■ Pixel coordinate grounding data
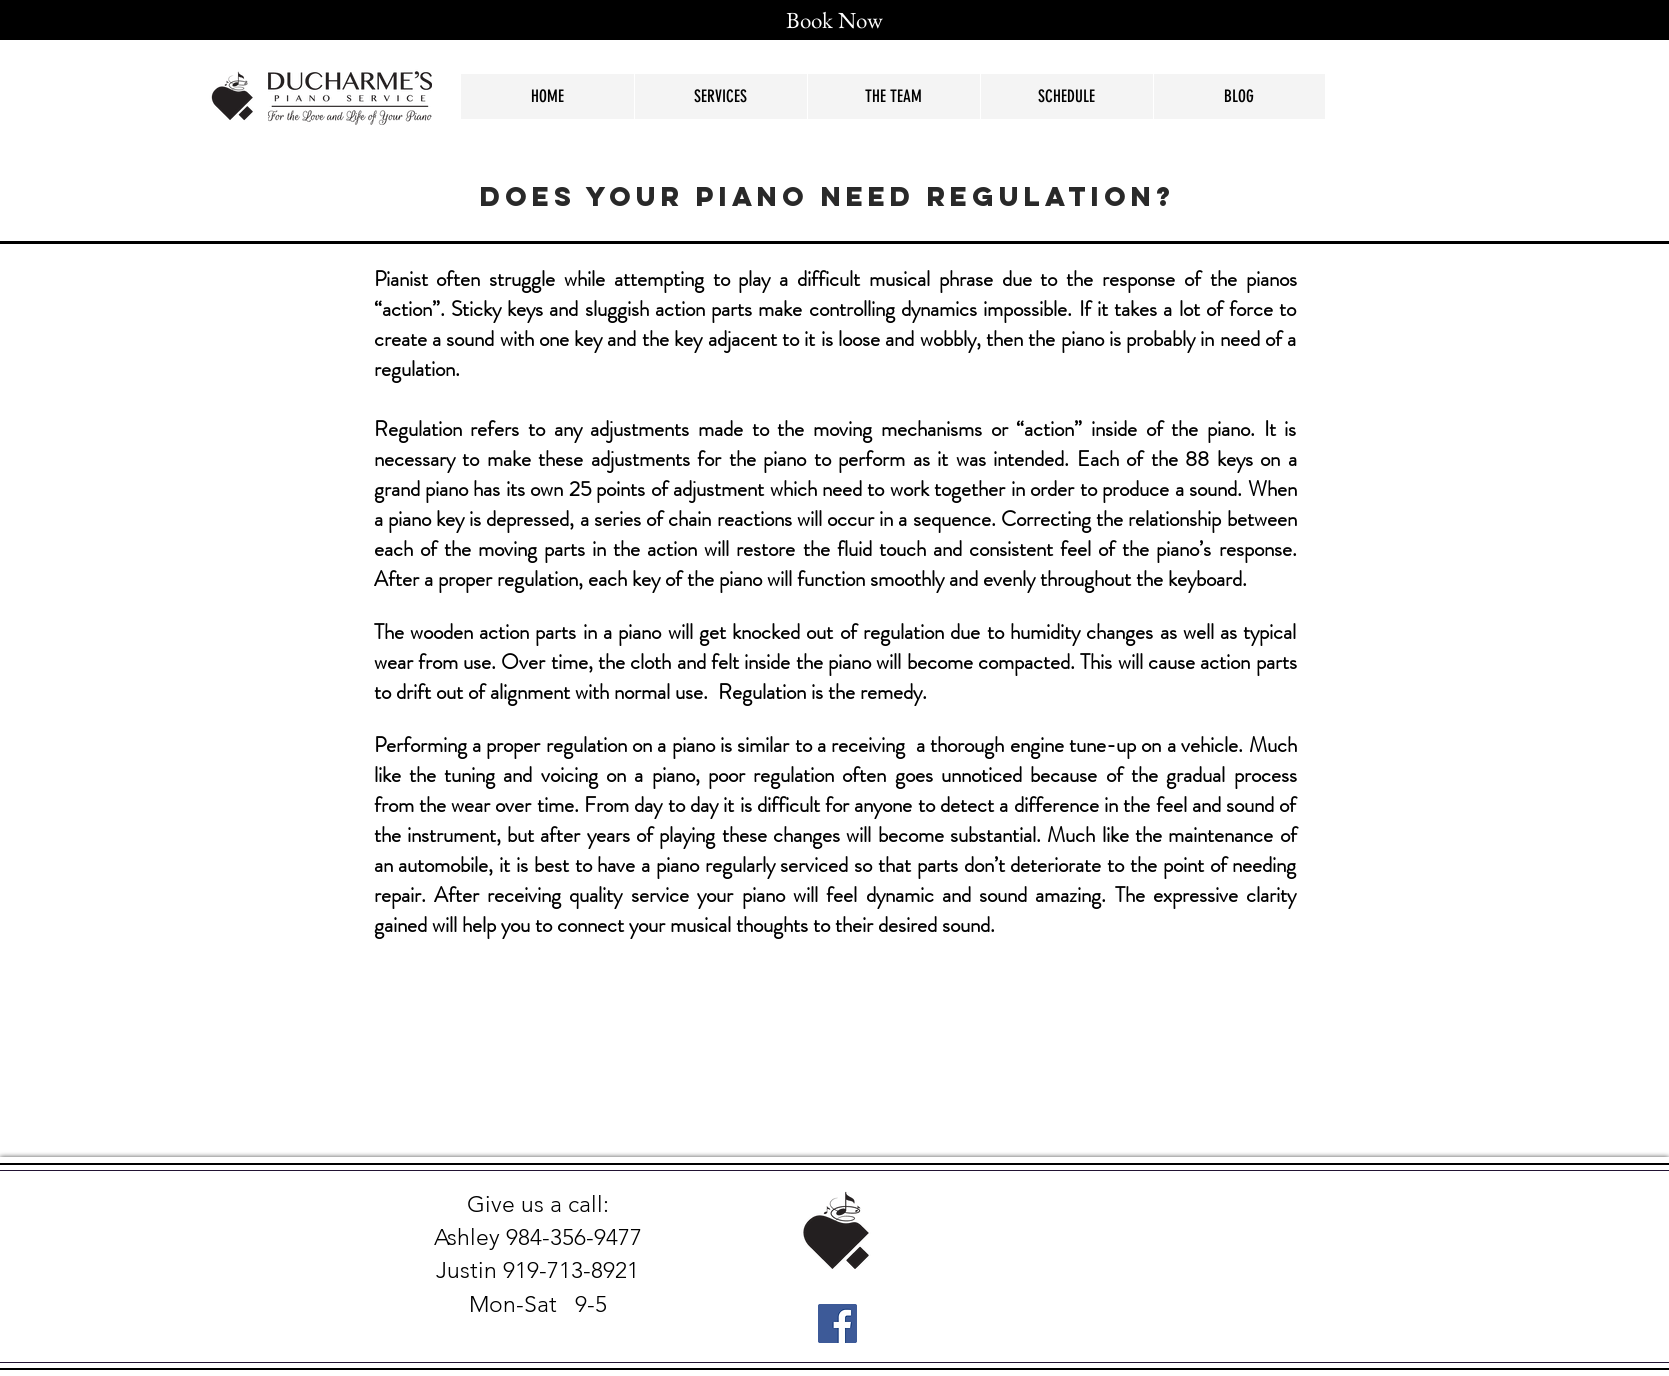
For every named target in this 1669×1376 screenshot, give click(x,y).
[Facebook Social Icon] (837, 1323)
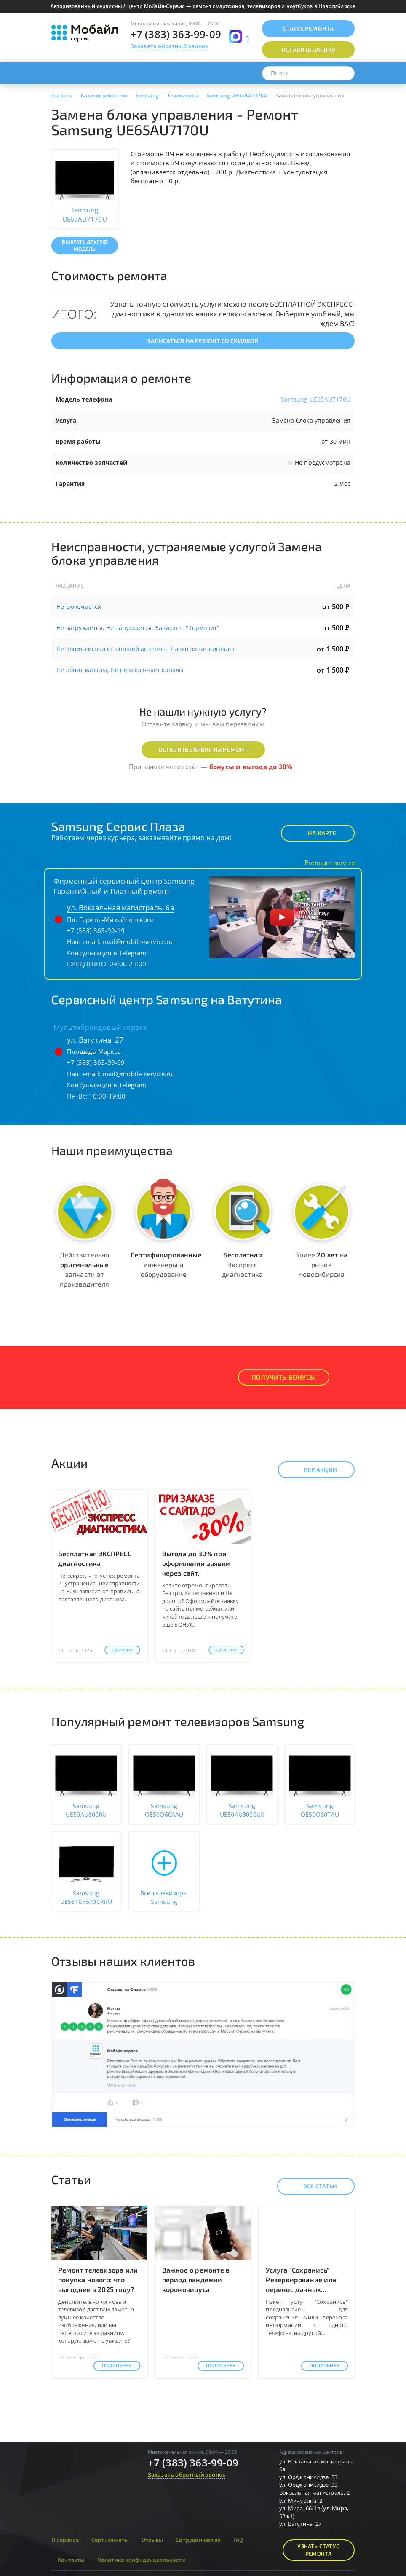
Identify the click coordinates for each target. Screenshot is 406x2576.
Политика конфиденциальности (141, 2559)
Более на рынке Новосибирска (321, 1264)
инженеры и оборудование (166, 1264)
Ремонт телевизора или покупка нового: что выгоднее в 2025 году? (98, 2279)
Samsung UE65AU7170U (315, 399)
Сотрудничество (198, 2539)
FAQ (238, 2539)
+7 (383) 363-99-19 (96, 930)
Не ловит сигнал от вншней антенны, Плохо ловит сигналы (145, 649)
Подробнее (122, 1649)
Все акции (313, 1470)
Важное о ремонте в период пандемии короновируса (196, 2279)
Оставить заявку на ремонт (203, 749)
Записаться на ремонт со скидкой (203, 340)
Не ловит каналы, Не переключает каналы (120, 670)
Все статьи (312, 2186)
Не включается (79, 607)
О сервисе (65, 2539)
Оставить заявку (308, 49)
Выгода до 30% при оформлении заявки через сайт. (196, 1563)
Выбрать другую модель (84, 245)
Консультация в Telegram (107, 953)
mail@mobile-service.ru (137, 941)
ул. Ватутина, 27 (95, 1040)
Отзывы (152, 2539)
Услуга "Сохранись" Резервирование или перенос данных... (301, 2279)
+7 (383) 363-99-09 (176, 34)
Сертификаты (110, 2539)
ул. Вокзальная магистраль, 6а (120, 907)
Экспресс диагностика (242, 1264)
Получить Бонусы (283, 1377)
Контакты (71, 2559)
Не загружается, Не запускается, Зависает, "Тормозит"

■ PROBLEM DESCRIPTION
Would you print exactly, and only, the lines of the data above from the line with "Консультация в Telegram (107, 953)" through the line with "ул. Вокзальная магистраль, 6а (120, 907)", inclusive?

■ RESPONSE TO THE EXERCISE
Консультация в Telegram (107, 953)
mail@mobile-service.ru (137, 941)
ул. Ватутина, 27 (95, 1040)
Отзывы (152, 2539)
Услуга "Сохранись" Резервирование или перенос данных... (301, 2279)
+7 (383) 363-99-09 (176, 34)
Сертификаты (110, 2539)
ул. Вокзальная магистраль, 6а (120, 907)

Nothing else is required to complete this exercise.